Google is also blocking ads that aim to capitalise on the pandemic, including instituting a temporary ban on all ads for medical masks and respirators, in line with its sensitive events policy.
The search engine is removing misleading information and fake reviews about healthcare locations from Google Maps, using a combination of automated and manual review systems. It also has a fact-check explorer which lets anyone search for articles tagged as fact checks.
In partnership with the US government, Google launched a website with information and resources about the pandemic, which includes helpful tips, a map of areas affected by the outbreak and links to local health agencies. The website is available in different languages.
YouTube has started publishing COVID-19 video news on its homepage. Similarly to Facebook, it has introduced information panels from the WHO or other national health organisations which appear when you search for coronavirus. It’s also providing governments as well as non-governmental organisations with free ad space and removing harmful medical misinformation videos.
In April, the company also announced that it would tighten its rules to ban conspiracy videos that link coronavirus to 5G. This was in response to a live-streamed interview with conspiracy theorist David Icke, in which he falsely linked the technology to the current health crisis.
Twitter also directs users to national health organisations when they search for coronavirus on the platform. It has placed a ban on tweets that can put people at a higher risk of transmitting the disease and on tweets that deny official guidance, including encouraging fake or ineffective treatments. Twitter has also banned all ads that aim to take advantage of the pandemic.
Furthermore, it has been working with recognised health authorities to verify accounts that are sharing credible COVID-19 updates. It’s doing this by identifying expert accounts through email addresses associated with authoritative institutions.
The Facebook-owned photo sharing platform is blocking and restricting coronavirus hashtags and is redirecting users to public health organistions. When you search for #coronavirus, Instagram displays a link to the National Health Service (if you’re based in the UK) where you can get information about the virus.
The platform is also sending possibly misleading posts to its fact-checking partners for review and has banned users from searching for filters with COVID-19 themes, unless they were developed in partnership with trusted healthcare organisations to raise awareness about the disease. Alongside this, the platform has added educational resources in Instagram Search, as well as stickers promoting accurate information.

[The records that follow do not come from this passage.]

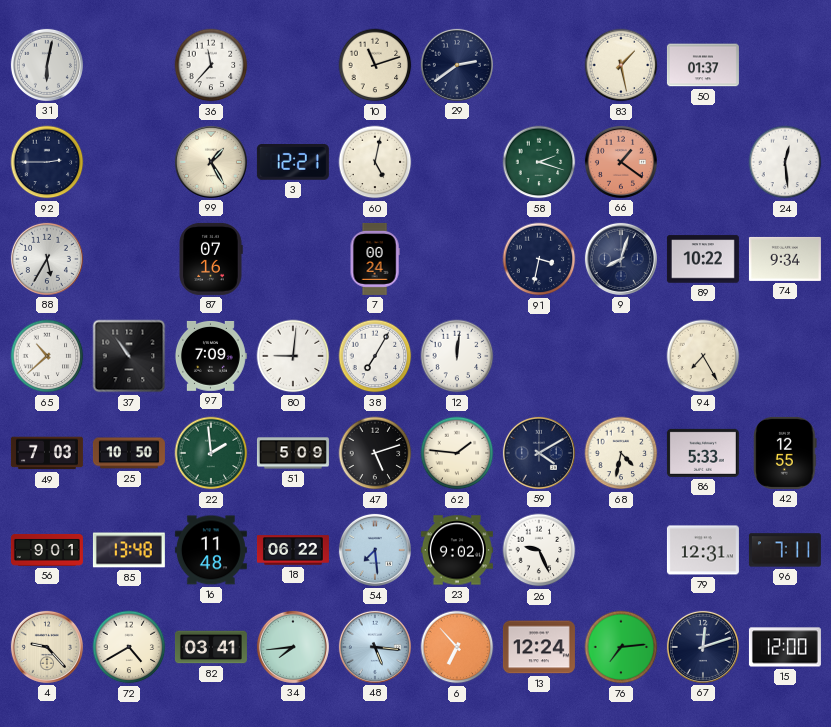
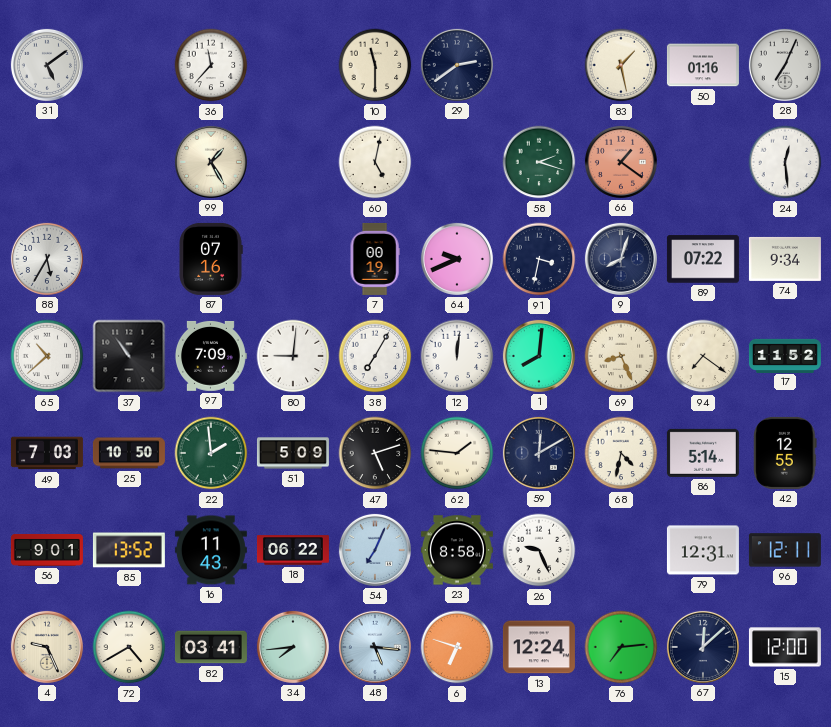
31: 6:02 -> 5:09
10: 11:12 -> 11:30
50: 01:37 -> 01:16
28: none -> 7:04
92: 2:45 -> none
3: 12:21 -> none
7: 00:24 -> 00:19
64: none -> 9:41
89: 10:22 -> 07:22
1: none -> 8:01
69: none -> 8:26
94: 7:25 -> 7:21
17: none -> 11:52
59: 4:10 -> 12:10
86: 5:33 -> 5:14
85: 13:48 -> 13:52
16: 11:48 -> 11:43
54: 7:29 -> 7:04
23: 9:02 -> 8:58
96: 7:11 -> 12:11
4: 9:23 -> 9:26
6: 6:53 -> 6:48
67: 12:12 -> 12:08
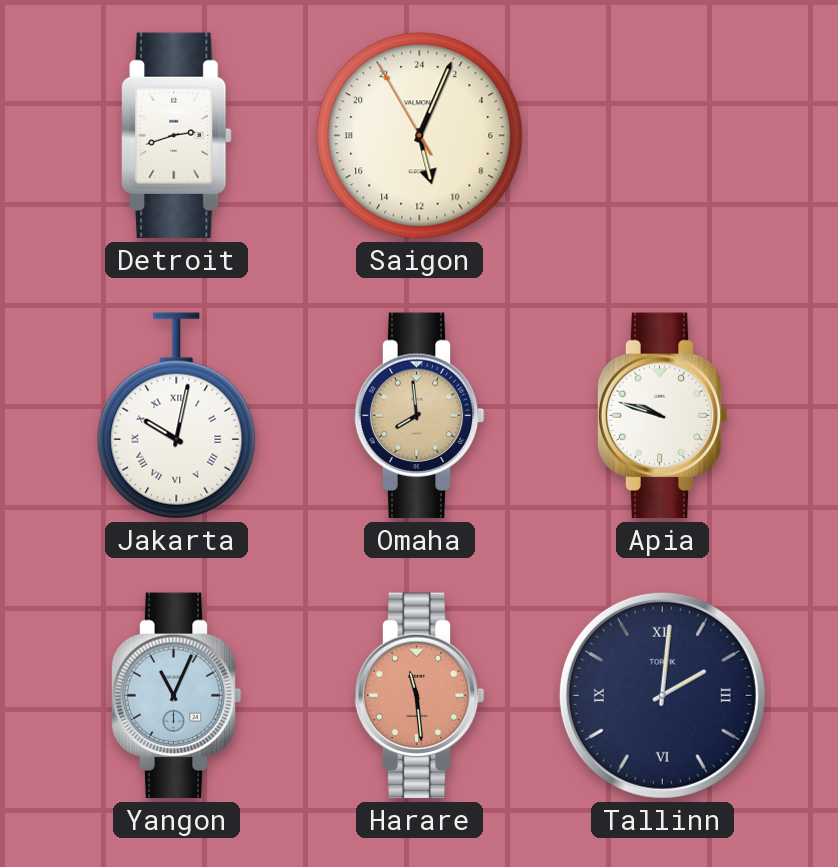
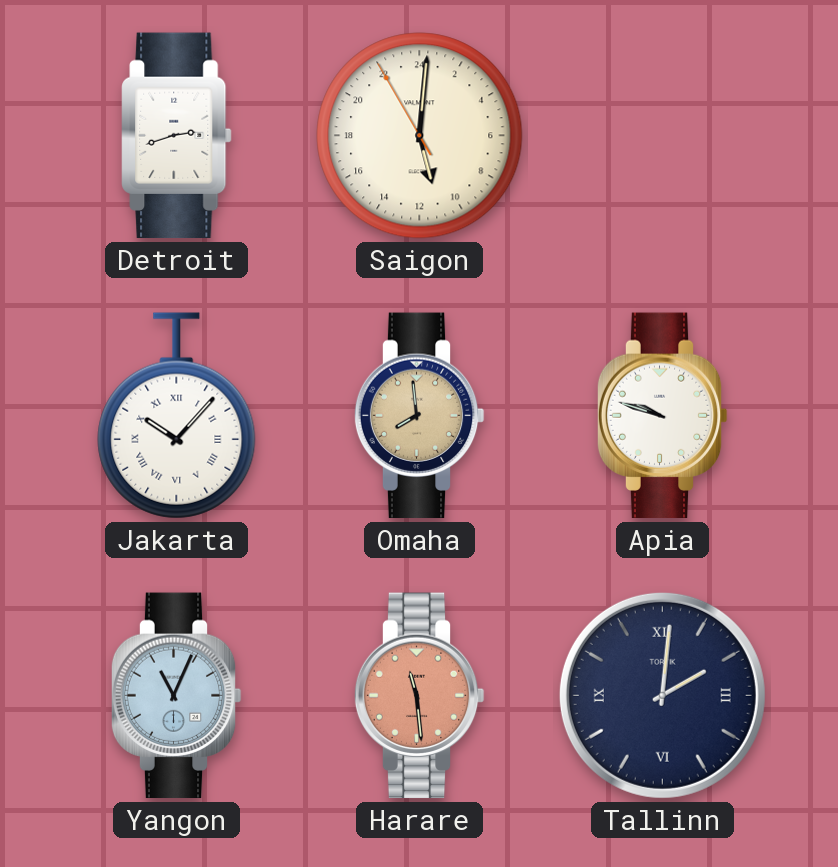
Saigon: 11:03 -> 11:00
Jakarta: 10:02 -> 10:07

In response to the coronavirus, the messaging app launched WhatsApp Coronavirus Information Hub, in collaboration with the WHO, UNICEF and UNDP to keep its global users informed about the pandemic and help limit the spread of fake news. The WHO launched a chat bot on WhatsApp to help users get accurate information. The service is available in English, Arabic, Chinese, French, Russian and Spanish. Furthermore, the platform has expanded its collaboration with governments to provide accurate information on coronavirus, with the UK and India teaming up with the messaging app to provide information services.
WhatsApp has imposed a strict limit on message forwarding, so if a message or link has been forwarded several times, users will only be able to send it to one chat at a time. This measure has been introduced to slow the spread of misinformation on the app.
These are the ways that some of the most widely-used social media applications are combating the spread of misinformation around the coronavirus and helping users stay informed by pointing them to credible sources.